- Militants of the Togolese opposition attacked a TV crew of the state broadcaster, which is seen as strongly favouring the ruling party. While the opposition has apologised for the incident, human rights groups fear that this may be only the beginning of violence between rivalling parties in the upcoming election campaign.
In the first election violence incident this year, a crew from the state-owned television station TVT was attacked and threatened during a rally by the opposition Union of Forces for Change (UFC) on 26 March. Demonstrators were demanding the postponement of the 24 April presidential election as a group of UFC militants attacked the TVT crew.
The TV crew arrived in a vehicle bearing the station's logo at the site of the UFC rally, in the Lomé district of Bê-Château, on the morning of 26 March. Reporter Bangna Kondor, camera operator Gilles Obnassé and soundman Adjété Sossou were accosted and insulted on their arrival by a group of youths who told them they could not cover the demonstration.
The crew consulted the UFC head of security, Evans Welbeck, who assured them they could stay and do their work. But midway through the rally, the crew was attacked by a group of "over-excited youths" who broke the rear window of their vehicle and threatened to kill them. At this point, UFC security officers suggested they leave the scene in light of the crowd's mood.
UFC Secretary-General Jean-Pierre Fabre told the Paris-based group Reporters sans Frontières (RSF) that his party "completely disassociates itself from this violence" and has adopted "measures to ensure that such incidents are not repeated." RSF had stated strong concerns after the incident and urged all Togo's presidential candidates "to appeal to their supporters not to use violence against journalists."
- The violence against the TVT crew is all the more worrying as it comes amid a series of threats against journalists accused of bias in an extremely tense political context, RSF said in a statement. "Attacks against the press are often a harbinger of greater violence to come," the press freedom group noted.

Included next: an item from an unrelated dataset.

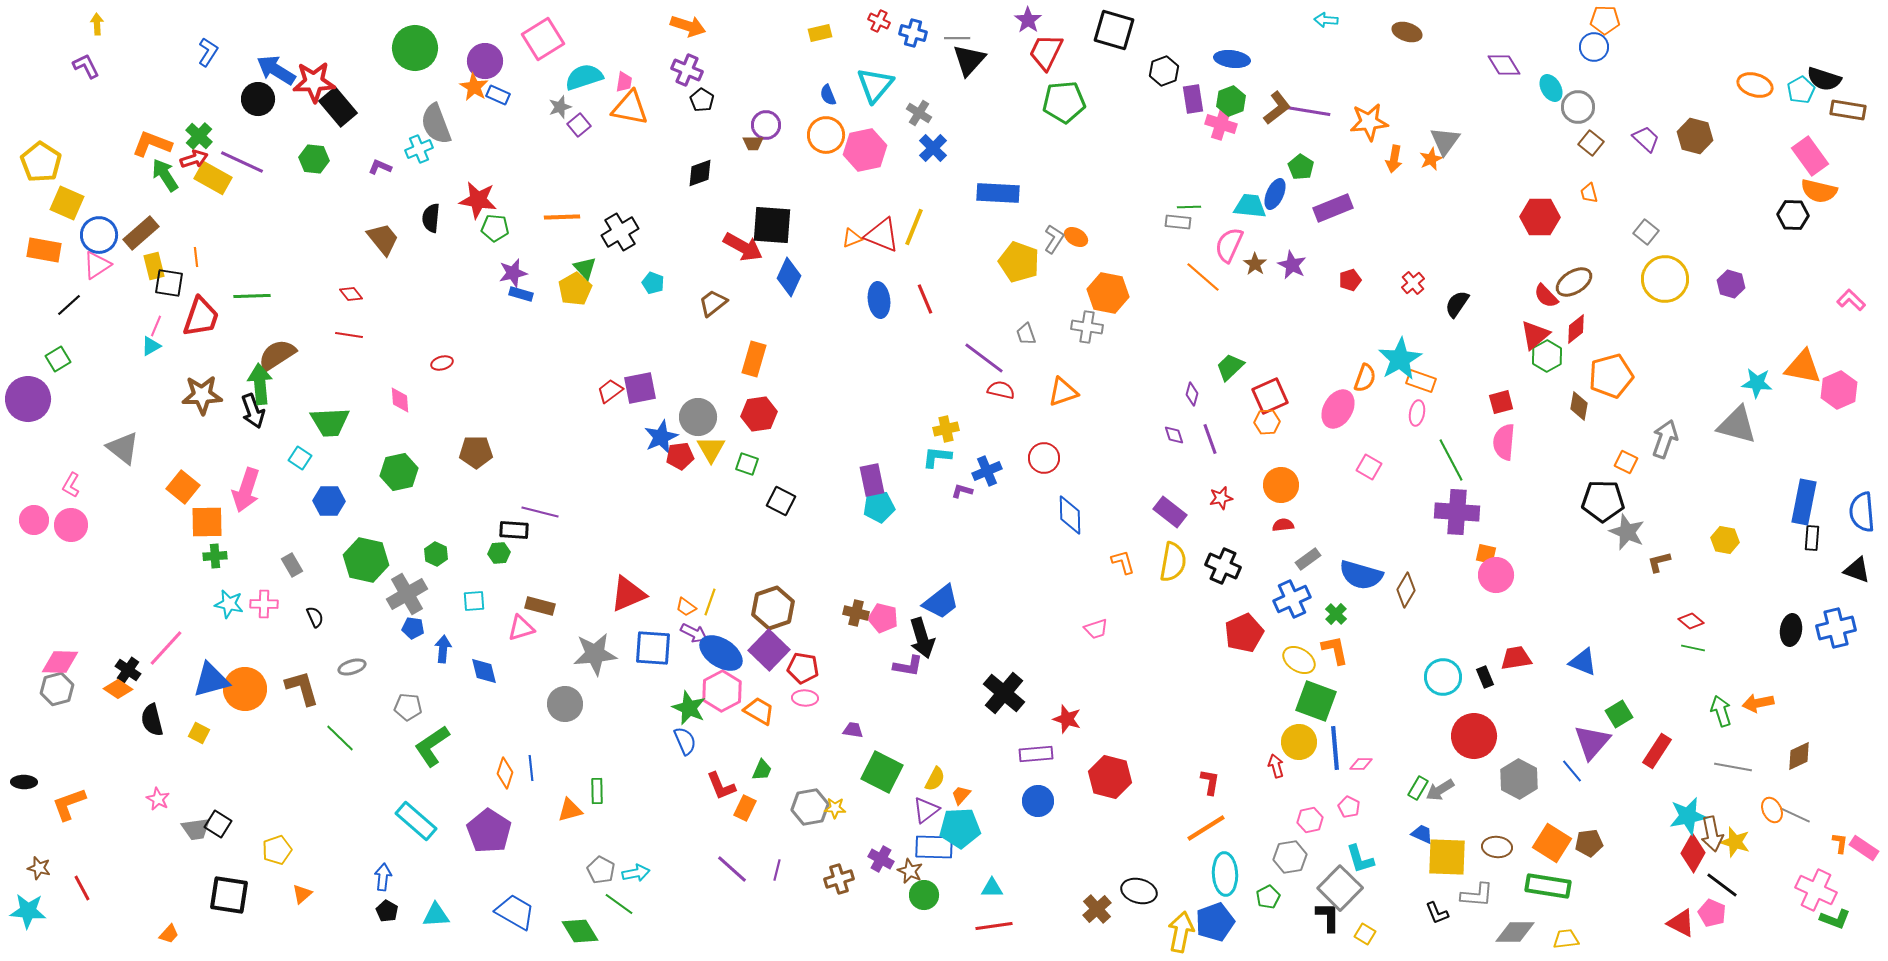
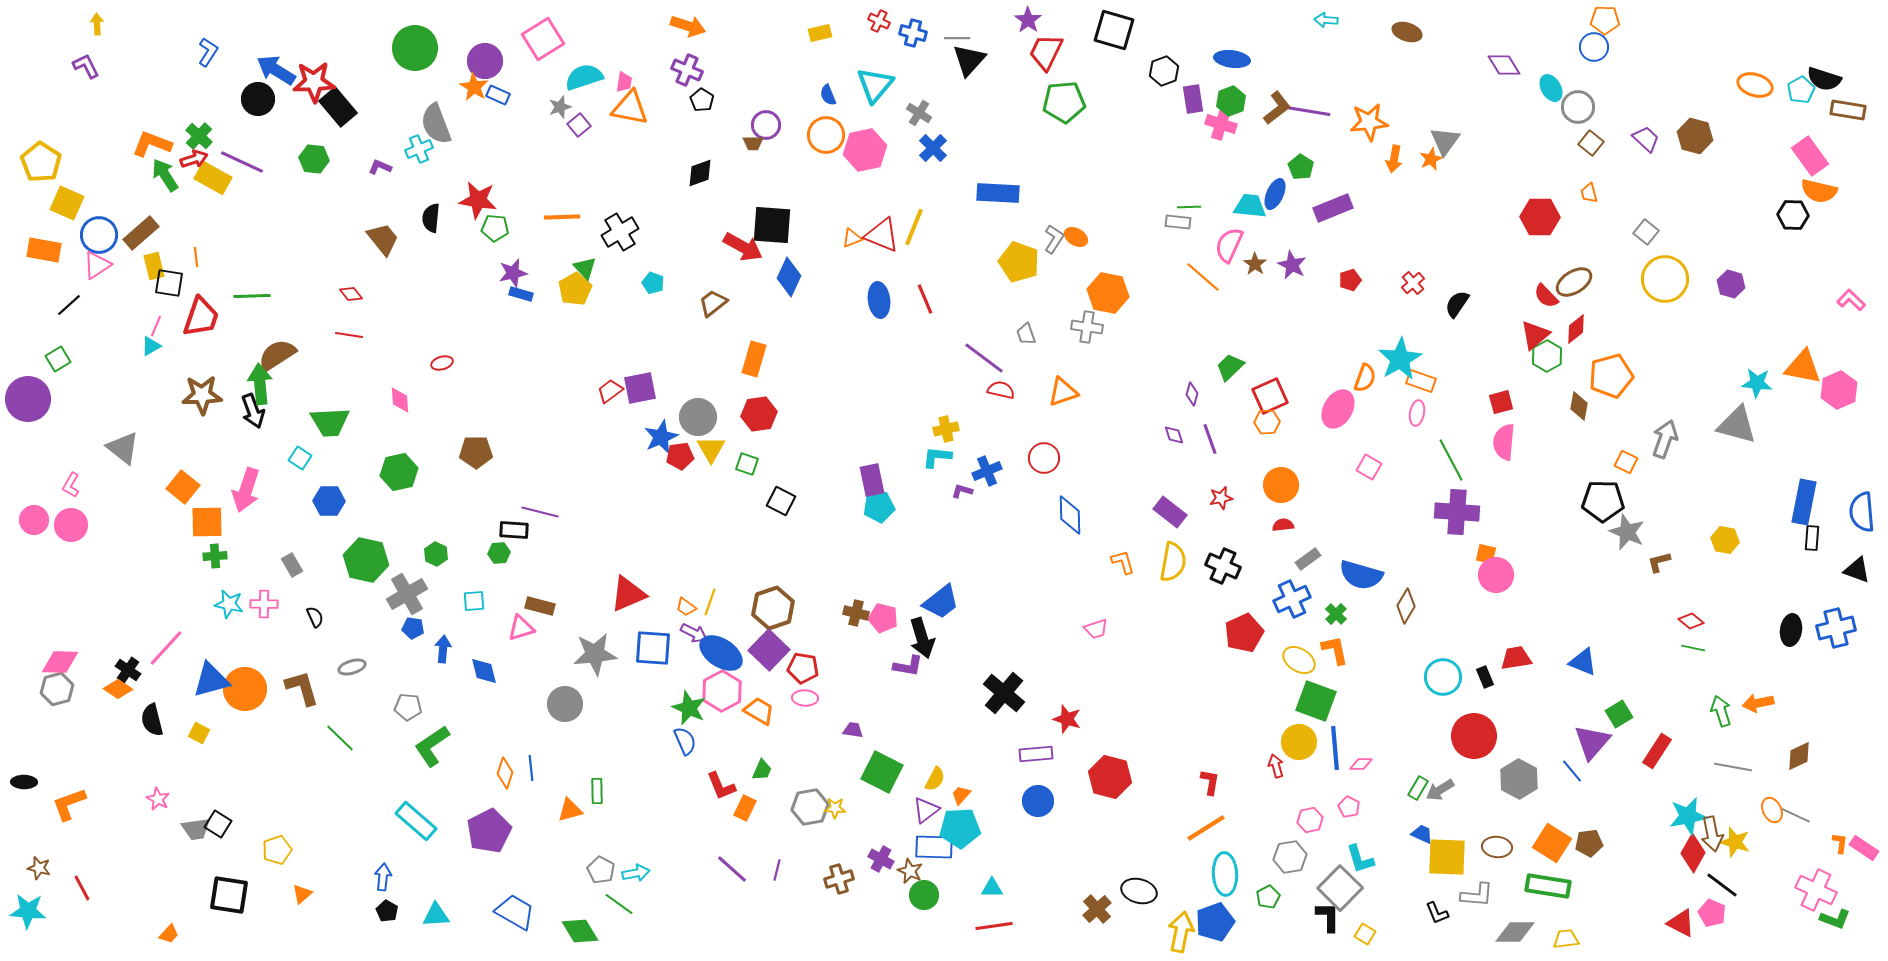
brown diamond at (1406, 590): moved 16 px down
purple pentagon at (489, 831): rotated 12 degrees clockwise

The RSF appeal therefore was directed to all the four Togolese presidential candidates, regardless of their political sensibilities, to "make a public appeal to their supporters not to attack the press," the group said, adding that "such an initiative seems essential in order to ensure a calm election campaign."
The attack on the TVT crew had come amid "an increasingly alarming climate of intimidation for many journalists," who have been accused of either being agents for the ruling Rally for the Togolese People (RPT) or opposition spokesmen.
In addition to TVT journalists, accused by the opposition of bias, some foreign correspondents - especially those who are white, who are usually assumed rightly or wrongly to be French - have been the target of verbal attacks in recent weeks by demonstrators critical of France's policies towards Togo.
Independent radio and television stations became the targets of censorship in February when President Gnassingbé Eyadéma died and his son, Faure Gnassingbé, seized power, setting off a political crisis. Seven radio stations and two television stations were closed on various pretexts, ranging from "inciting revolt" to "tax reasons". All have since been allowed to resume broadcasting.
Since Mr Gnassingbé stepped down from power and agreed to the holding of new presidential elections, the political climate has calmed somewhat in Lomé. The united opposition, which is presenting the UFC leader as their joint candidate, has been demanding a later election date to assure that the polls are free and fair.
Despite the ongoing struggle to have the election postponed, the ruling RTP and the opposition earlier this week signed a joint declaration of good conduct during the electoral campaign. All parties agreed to "preserve social peace" and "respect public order."
Important to the opposition, the agreement with the ruling party also foresees the rejection of "all forms of intimidation, defamatory claims and fuelling abuse or violence against any institution, a political party, a personality or any citizen." Finally, the agreement included passages enabling the opposition to monitor the voting and counting processes.